A requirements and priorities document is in development and being reviewed by stakeholders.

Technology options

MX

Requirements from Phenoscape I curation workflow (that are expected to carry forward)

  • import matrix data from file source (usually NEXUS)
    • Supported. Can import character and state labels, matrix data from a NEXUS file. This is a one-time import before editing in MX.
  • hold a reference to a publication as the source for the matrix
    • Supported. Has a module for maintaining references (publications) which can be used throughout the system. References can be used to tag several different types of data in the system.
  • view and edit matrix
    • Supported. Several different matrix viewing and editing modes. Subsets of the matrix can be given a label and viewed/edited. In MX all the characters and OTUs constitute one global matrix - a labelled matrix is an arbitrary view into this big matrix via a specific list of characters and OTUs.
  • free text entry for characters and character states for a matrix
    • Supported.
  • free text entry for OTUs
    • Supported.
  • annotate OTUs with taxonomy ontology ID
    • Not directly supported. There is a taxonomy module which OTUs can reference. However for Phenoscape needs we would probably implement a separate ontology/controlled vocabulary field for OTUs.
  • add specimens for each OTU, select museum code from ontology
    • Supported but complex. MX has a pretty comprehensive specimen management module. However it is much more complex than that in Phenex.
  • ontology term autocomplete for term input
    • Supported, via Bioportal data services. However the EQ entry form is being updated and is somewhat in flux at the moment.
  • term info panel for terms selected in autocomplete
    • Not supported - would require implementation. A trivial but somewhat lacking implementation could provide a link in MX that would pop open the Bioportal term info page.
  • ontology tree browsing panel or linkout to term in BioPortal tree view
    • Not supported - would require implementation. A trivial implementation could provide a link in MX that would pop open the Bioportal term info page.
  • output to Excel report - consistency review; author page
    • Not supported - would require implementation. Could be nicely implemented as a public-viewable web page in MX.
  • output to KB - currently requires NeXML
    • Not completely supported. An OWL output format exists which could be the basis for output to future revisions of the KB based on OWL technology.

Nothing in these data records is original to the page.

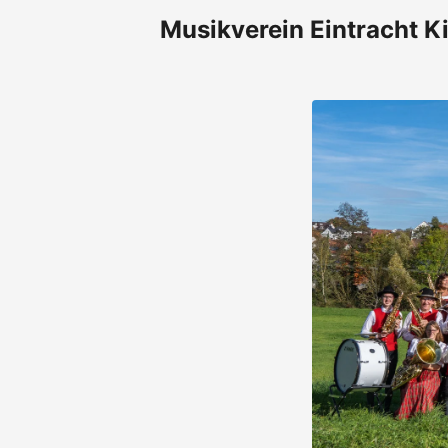
Musikverein Eintracht Ki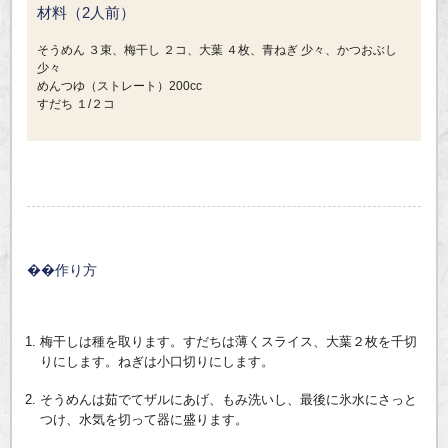
材料（2人前）
そうめん ３束、梅干し ２コ、大葉 ４枚、青ねぎ 少々、かつおぶし
少々
めんつゆ（ストレート）200cc
すだち １/２コ
作り方
梅干しは種を取ります。すだちは薄くスライス、大葉２枚を千切
りにします。ねぎは小口切りにします。
そうめんは茹でてザルにあげ、もみ洗いし、最後に氷水にさっと
つけ、水気を切って器に盛ります。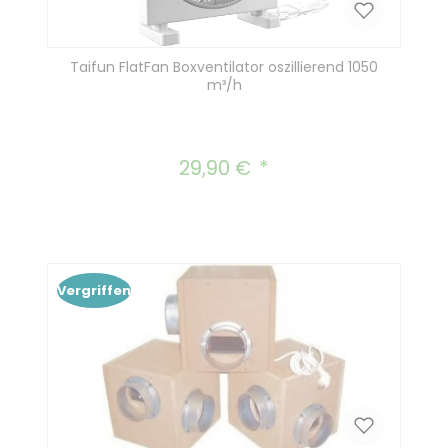
Taifun FlatFan Boxventilator oszillierend 1050
m³/h
29,90 €
Regulärer Preis:
Vergriffen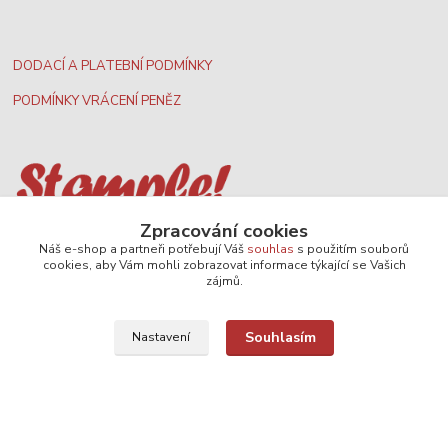
DODACÍ A PLATEBNÍ PODMÍNKY
PODMÍNKY VRÁCENÍ PENĚZ
Zpracování cookies
Nejširší velkoobchodní nabídka dvd filmů
Náš e-shop a partneři potřebují Váš
souhlas
s použitím souborů
cookies, aby Vám mohli zobrazovat informace týkající se Vašich
zájmů.
Plážový volejbal, rezervace kurtů
Souhlasím
Nastavení
Filmové novinky na DVD a Blu-Ray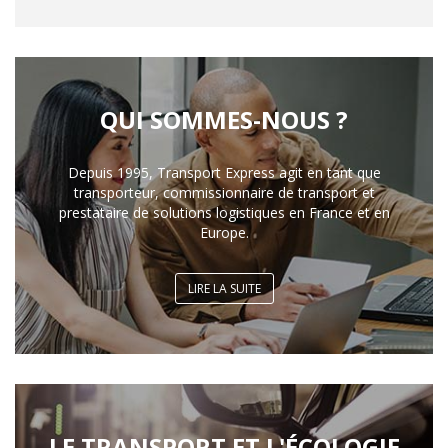
QUI SOMMES-NOUS ?
Depuis 1995, Transport Express agit en tant que
transporteur, commissionnaire de transport et
prestataire de solutions logistiques en France et en
Europe.
LIRE LA SUITE
LE TRANSPORT ET L'ÉCOLOGIE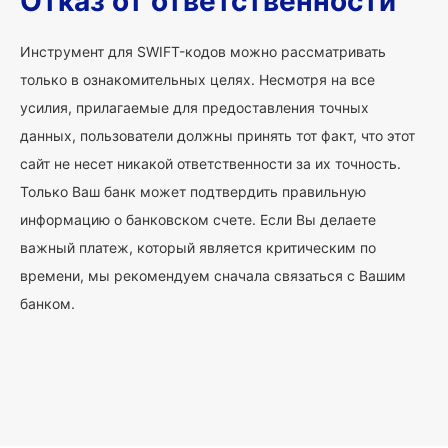
Отказ от ответственности
Инструмент для SWIFT-кодов можно рассматривать
только в ознакомительных целях. Несмотря на все
усилия, прилагаемые для предоставления точных
данных, пользователи должны принять тот факт, что этот
сайт не несет никакой ответственности за их точность.
Только Ваш банк может подтвердить правильную
информацию о банковском счете. Если Вы делаете
важный платеж, который является критическим по
времени, мы рекомендуем сначала связаться с Вашим
банком.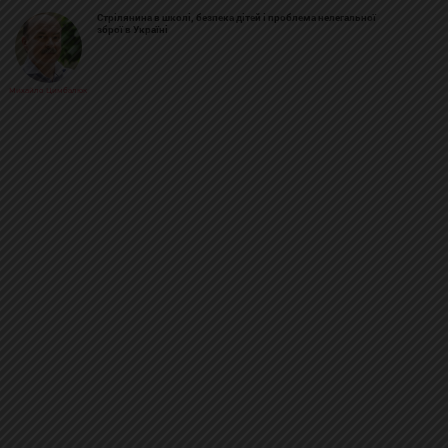
Стрілянина в школі, безпека дітей і проблема нелегальної
зброї в Україні
Михайло Цимбалюк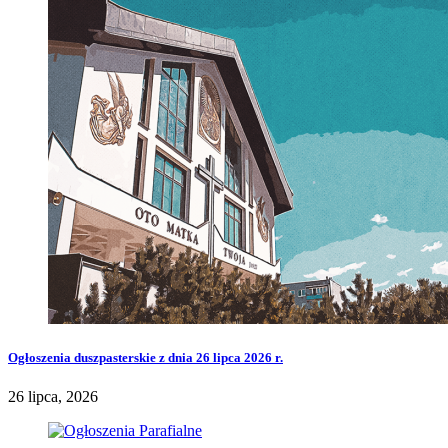
Ogłoszenia duszpasterskie z dnia 26 lipca 2026 r.
26 lipca, 2026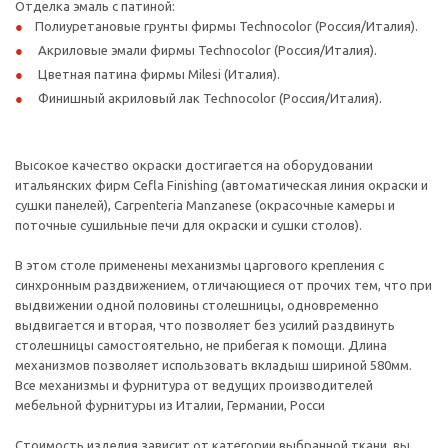
Отделка эмаль с патиной:
Полиуретановые грунты фирмы Technocolor (Россия/Италия).
Акриловые эмали фирмы Technocolor (Россия/Италия).
Цветная патина фирмы Milesi (Италия).
Финишный акриловый лак Technocolor (Россия/Италия).
Высокое качество окраски достигается на оборудовании
итальянских фирм Cefla Finishing (автоматическая линия окраски и
сушки панелей), Carpenteria Manzanese (окрасочные камеры и
поточные сушильные печи для окраски и сушки столов).
В этом столе применены механизмы царгового крепления с
синхронным раздвижением, отличающиеся от прочих тем, что при
выдвижении одной половины столешницы, одновременно
выдвигается и вторая, что позволяет без усилий раздвинуть
столешницы самостоятельно, не прибегая к помощи. Длина
механизмов позволяет использовать вкладыш шириной 580мм.
Все механизмы и фурнитура от ведущих производителей
мебельной фурнитуры из Италии, Германии, Росси
Стоимость изделия зависит от категории выбранной ткани, вы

Requirements expected to newly arise (or arise at a more demanding level) in Phenoscape II

  • Integrate with ORB:
    • request temporary term
      • Needs implementation - straightforward.
    • check temporary terms for official ID
      • Needs implementation - could be periodically run in the background and the database updated directly.
    • use previously requested temporary terms in data
      • Needs implementation.
  • Improved UI usability:
    • UI (data entry) and data model (OWL output) support for pre-configured frequently occurring types of characters (such as presence/absence (neomorphic), qualitative, count, relative phenotype)
      • Support for character types has been implemented; however after user experience with the initial version a complete revision is planned (and is beginning very soon).
    • as few clicks as possible for reaching features for composing annotations
      • The current implementation provides a link next to a term field which pops open a post-composition window.
    • avoid right-clicks where possible
      • Right-clicks are not used in the interface.
    • ability to attach images to character states or entities
      • MX supports tagging of almost anything with images/figures.
    • interface that unifies access to pdfs, svn, matrix editor, orb, etc.
      • Currently supports storage of PDFs with refs, matrix editing. ORB can be implemented. SVN would not be necessary with shared database.
  • Support collaborative phenotype annotation
    • real-time teaching of the curation tool, practices, and results to project curators
      • Web-based implementation would facilitate remote collaboration.
    • simultaneous editing of different parts of single data matrix
      • Supported well due to web-based implementation.
    • ability to edit a data matrix without regard to current activities of other editors
      • Supported well due to web-based implementation.
    • ability to tie into real-time collaborative editing frameworks (such as Google’s upcoming one, codenamed BRIX)
      • Unlikely to be practical.
    • ability to share pdfs
      • Supported in reference module.
  • Support annotation of homology
    • Not supported - could be developed fairly easily but would be its own new module.
    • evidence codes
      • Not supported but straightforward.
    • attribution
      • Not supported but straightforward.
  • Facilitate wider use and adoption
    • easy tool deployment to users, including software updates
      • Web-based application does not need to be installed by users; always up-to-date.
    • easy deposition of annotation output to a shared repository
      • Would need to be developed for whatever format is required.
    • easy digitization of the published matrices
      • Unsure of meaning.
    • minimize or ideally obviate the need for maintaining 3rd party software dependencies (such as Mesquite, or SVN tools)
      • SVN no longer needed. Mesquite might be needed for initial massaging of original NEXUS files.
    • support for deposition into TreeBASE
      • Not currently supported - an output format would need development.

Phenex

Requirements from Phenoscape I curation workflow (that are expected to carry forward)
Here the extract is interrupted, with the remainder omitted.